Presenting Konza Silicon Valley – Kenya’s New Tech City
Kenya already has a reputation for being one of the most developed and stable nations in Africa, not only owing to the beautiful highlands that…
Kenya already has a reputation for being one of the most developed and stable nations in Africa, not only owing to the beautiful highlands that comprise one of the most thriving agricultural regions in the continent, but also to its rising prominence as a breeding ground for IT companies and international investors. The Kenya Vision 2030 blueprint sets forth the dynamic prospect of building a more sustainable, high-growth Kenyan economy by virtue of technological, industrial, and retail advancement.
Konza Technology City, a planned state-funded 5,000-acre site south of Nairobi, will ideally transform into a city propelled by technology businesses, financial services firms, and other enterprises centered on the business and science world. Konza will be surrounded by some of the countries most important infrastructure, such as Jomo Kenyatta International Airport and the ports and railway of Mombasa. In fact, it is precisely the presence of a well-oiled Kenyan infrastructure that is attracting new international investors to its tropical realm. Kenya’s current GDP is $70.6-billion, and the goal is to increase that number by 10-percent within the next 20 years while subsequently creating a middle-income country with a discernible middle class.
How is the whole project being funded and nurtured? Highly successful incubators, such as iHub, funded by goliath technology companies including Google, Samsung, and Nokia, provide the tech community in Kenya with a free, open innovation space with networks in place to give special access to entrepreneurs and startups who need space to meet with VCs, seed-funders, and local businesses, thus providing a fertile territory that is conducive to sparking invaluable relations between those who have brilliant ideas and those with money to help them grow. iHub is open to any tech person who becomes a green member. The project is an effort being taken on by a wide spectrum of creative techies from a number of international countries, and because Kenya’s time zone sits between Europe’s and Asia’s, the prospect of communicating and conducting real-time business exchange with both continents is a plausible notion with significant implications for the future.
The process of city development will be done in phases to ensure a steady pace of growth in tandem with adequate civic amenities and infrastructure to meet the needs of the population - some examples include the further building of national institutions, utilization of renewable energy, recycling systems, and low-cost transportation among others. The transformation of Kenya’s employment markets seems to be something that will come to fruition not only with the steady development of a solid IT infrastructure, but also with their growing global reputation as an inexpensive yet high-quality outsourcing destination for multinationals seeking to find an alternative to traditional outsourcing countries such as India, which will become more expensive in tandem with a maturing economy over time.

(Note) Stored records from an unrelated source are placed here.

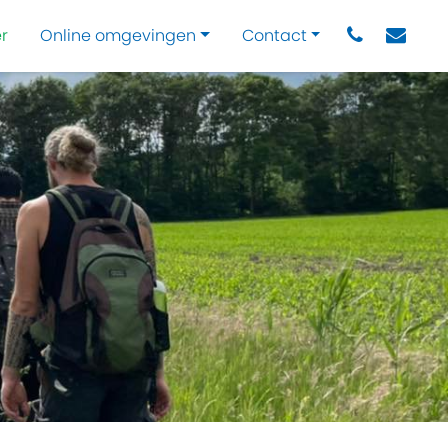
r
Online omgevingen
Contact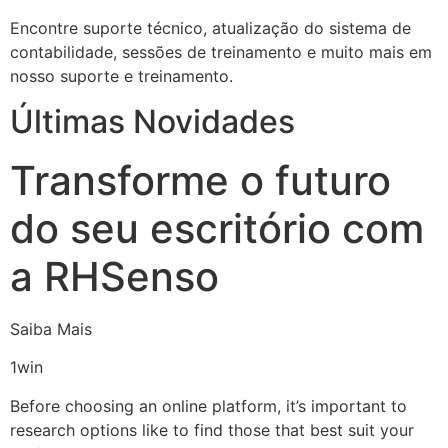
Encontre suporte técnico, atualização do sistema de
contabilidade, sessões de treinamento e muito mais em
nosso suporte e treinamento.
Últimas Novidades
Transforme o futuro
do seu escritório com
a RHSenso
Saiba Mais
1win
Before choosing an online platform, it’s important to
research options like to find those that best suit your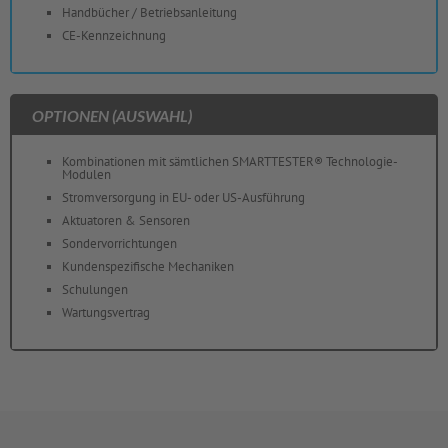
Handbücher / Betriebsanleitung
CE-Kennzeichnung
OPTIONEN (AUSWAHL)
Kombinationen mit sämtlichen SMARTTESTER® Technologie-
Modulen
Stromversorgung in EU- oder US-Ausführung
Aktuatoren & Sensoren
Sondervorrichtungen
Kundenspezifische Mechaniken
Schulungen
Wartungsvertrag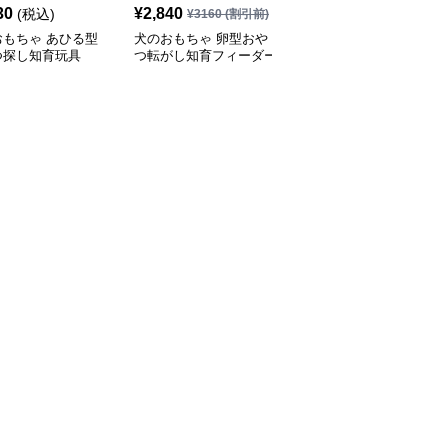
30
¥
2,840
¥
2,460
(税込)
(税込)
¥
3160
(割引前)
おもちゃ あひる型
犬のおもちゃ 卵型おや
犬のおもちゃ漏食機能付
つ探し知育玩具
つ転がし知育フィーダー
き歯磨き知育ボール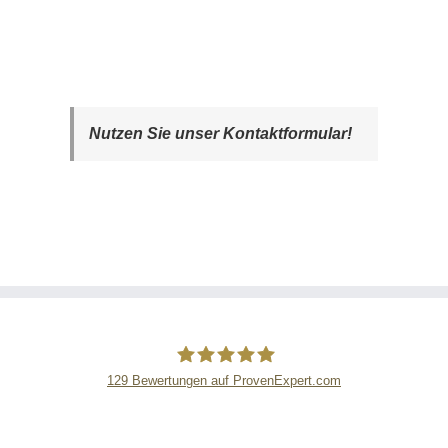
Nutzen Sie unser Kontaktformular!
129
Bewertungen auf ProvenExpert.com
Stein-Doktor Steindienstleistungen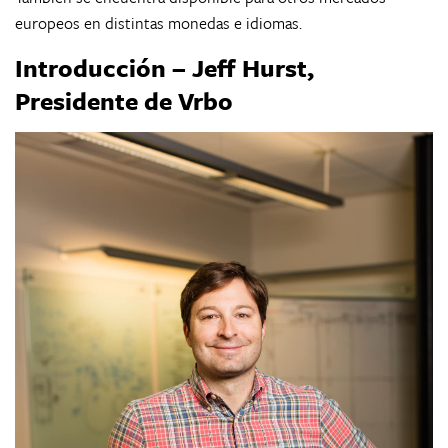
europeos en distintas monedas e idiomas.
Introducción – Jeff Hurst,
Presidente de Vrbo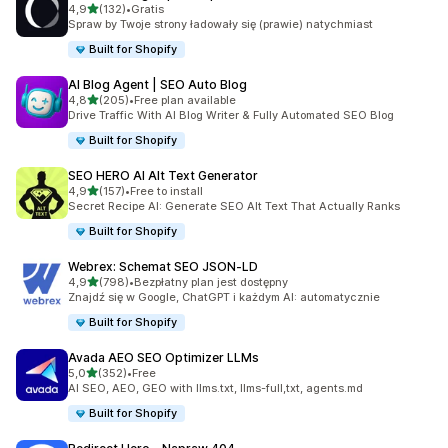
na 5 gwiazdek
4,9
(132)
•
Gratis
Łączna liczba recenzji: 132
Spraw by Twoje strony ładowały się (prawie) natychmiast
Built for Shopify
AI Blog Agent | SEO Auto Blog
na 5 gwiazdek
4,8
(205)
•
Free plan available
Łączna liczba recenzji: 205
Drive Traffic With AI Blog Writer & Fully Automated SEO Blog
Built for Shopify
SEO HERO AI Alt Text Generator
na 5 gwiazdek
4,9
(157)
•
Free to install
Łączna liczba recenzji: 157
Secret Recipe AI: Generate SEO Alt Text That Actually Ranks
Built for Shopify
Webrex: Schemat SEO JSON‑LD
na 5 gwiazdek
4,9
(798)
•
Bezpłatny plan jest dostępny
Łączna liczba recenzji: 798
Znajdź się w Google, ChatGPT i każdym AI: automatycznie
Built for Shopify
Avada AEO SEO Optimizer LLMs
na 5 gwiazdek
5,0
(352)
•
Free
Łączna liczba recenzji: 352
AI SEO, AEO, GEO with llms.txt, llms-full,txt, agents.md
Built for Shopify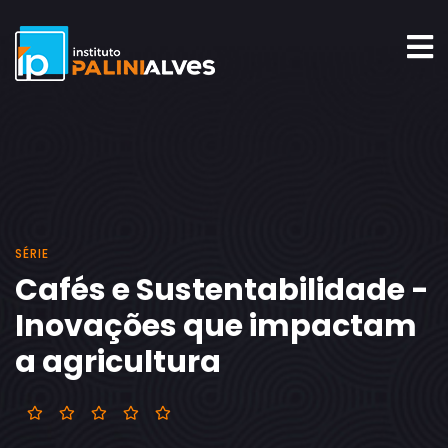
SÉRIE
Cafés e Sustentabilidade -
Inovações que impactam
a agricultura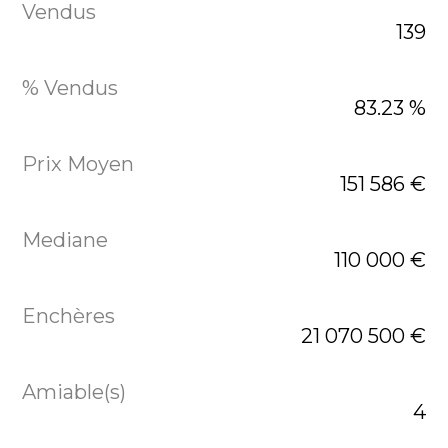
139
83.23 %
151 586 €
110 000 €
21 070 500 €
4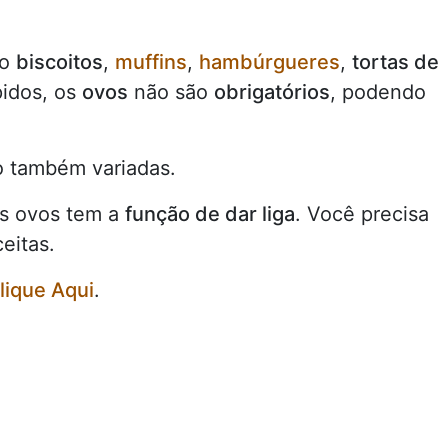
mo
biscoitos
,
muffins
,
hambúrgueres
,
tortas de
pidos, os
ovos
não são
obrigatórios
, podendo
o também variadas.
os ovos tem a
função de dar liga
. Você precisa
eitas.
lique Aqui
.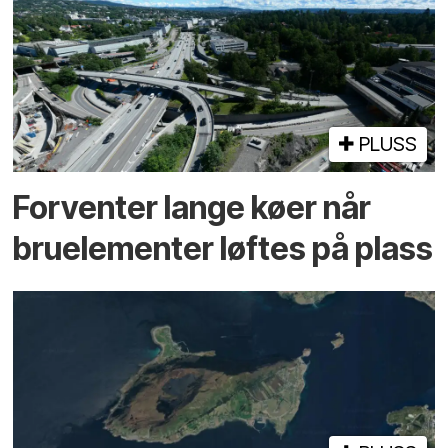
PLUSS
Forventer lange køer når
bru­elementer løftes på plass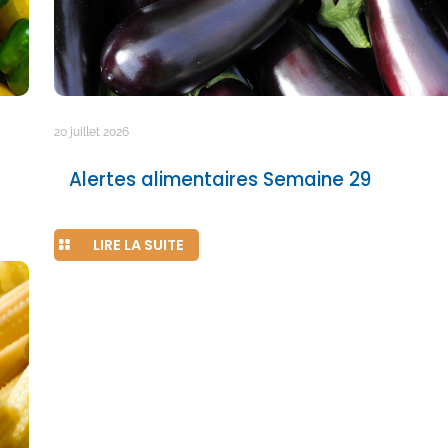
20 juillet 2026
Alertes alimentaires Semaine 29
LIRE LA SUITE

The idea of Kenya and its Konza Silicon Savannah as a pioneering way to lift the whole African continent out of underdevelopment is one that is highly pervasive; but one of the most compelling questions regarding the Kenya Vision 2030 plan in Konza is whether or not achieving a highly developed tech city will actually result in a ripple effect, so to speak, that will prove beneficial for the rest of Africa and its infrastructure issues. At any rate, the process of upping the ante on Kenya’s international presence as a modernized, progressive, and commercial hub for interest, retail, technology, and finance is exciting and refreshing in lieu of the ever common assessment of Africa as a continent ever ravaged by the effects of colonialism, unquestionably dire poverty rates coupled, and a lack of social infrastructure.
We’ll see if this project makes potentially modest to dynamic changes not only economically, but socially and politically on a regional and national scale. So far the reactions have been somewhat mixed, ranging from those who are incredibly enthusiastic about the blueprint and others who are still quite skeptical as to how smoothly the path to modernization will go in terms of government being able to properly handle the degree of bureaucratic complexity that comes with any highly developed, built-up, urban area.